Version: 6.x-dev » 5.x-dev
drumm’s picture

Version: 5.x-dev » 4.7.x-dev
Status: Patch (to be ported) » Reviewed & tested by the community
StatusFileSize
new1.46 KB

Only the common.inc part is relevant for 4.7.

drumm’s picture

Oh and I committed the full patch to 5.x.

gerhard killesreiter’s picture

Status: Reviewed & tested by the community » Fixed

applied

mfb’s picture

This patch seems to break the audio module's flash player.
http://drupal.org/node/162379
If anyone has ideas on a fix, feel free to suggest..

killes@www.drop.org’s picture

Priority: Normal » Critical
Status: Fixed » Active

this patch just broke a client's site. urlencoding of full urls is clearly broken.

mfb’s picture

Version: 4.7.x-dev » 5.x-dev

Assuming this is not tracked elsewhere in 5, I am moving this from 4.7 to 5.x-dev.

drumm’s picture

Unlike the main URL, the query string does not need the // prevention.

drumm’s picture

Version: 5.x-dev » 6.x-dev
Status: Active » Reviewed & tested by the community

Unless someone has a better idea, I am in favor of reverting this patch.

URL encoding in Drupal is a mess which I do not have the patience to solve now. The main issue is that when mod_rewrite changes a path to an argument, it de-urlencodes it. This is a problem for special URL characters, & and #. drupal_urlencoding the arguments of a URL should not happen, mod_rewrite does not de-urlencode them. However, we do not want basic urlencode() for arguments. When clean URLs are off, %2F is changed to /. This should happen for all encoded arguments.

drupal_query_string_encode() needs to be fixed, it incorrectly uses drupal_urlencode(). All of the urlencoding code in Drupal needs to be reviewed for correct use of the API; there are many places which do not use drupal_query_string_encode() and build their own query string.

For the record, I encountered this when using Drupal's autocomplete for a URL field. Autocomplete puts the query in the path and the // became /. With this patch reverted, any // will not autocomplete.

drumm’s picture

Status: Reviewed & tested by the community » Needs work

Actually, a straight revert won't be good since some bugs in the JS got fixed. Just the // replacement part needs reverting.

drumm’s picture

Status: Needs work » Needs review
StatusFileSize
new1.43 KB

Attached is a revert of the // encoding. I tried testing this with taxonomy's tag autocomplete and discovered that anything after the first slash is ignored, so the encoding of the second slash does not matter at all.

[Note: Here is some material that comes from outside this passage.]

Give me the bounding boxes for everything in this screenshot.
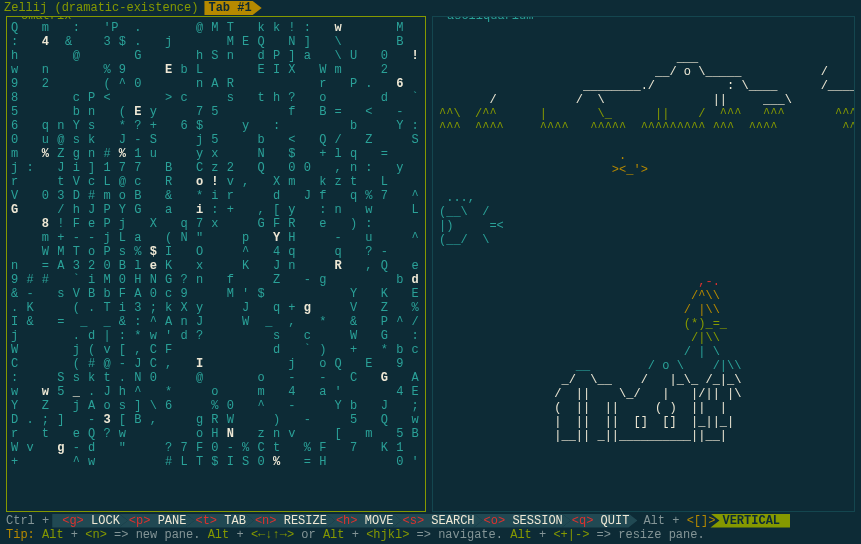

Here are a few points for and against revert:

+1: This fixes any modules which were broken.
-1: It breaks any module which now depends on the current code.
Audio module is the only one I know about, and it will not be affected since they reimplemented drupal_query_string_encode() and it does not call drupal_urlencode().

+1: It put thing back the way they were.
-1: Both ways are a mess.

-1: Some autocompletes theoretically become more broken.
There is a good chance they are broken anyway, they often just check one arg().

I will see what I can do for fixing the mess on HEAD only, with or without this patch.

gerhard killesreiter’s picture

All I see is that the 4.7 patch broke something which was working before, so I am in favour of revokign the relevant parts of this patch.

gábor hojtsy’s picture

Oh, uhm. Chx asked me to look into this, but I'd rather hand this decision off to Dries.

drumm’s picture

Status: Needs review » Closed (fixed)

I put a new issue up at http://drupal.org/node/178615 to fix the new problems I found.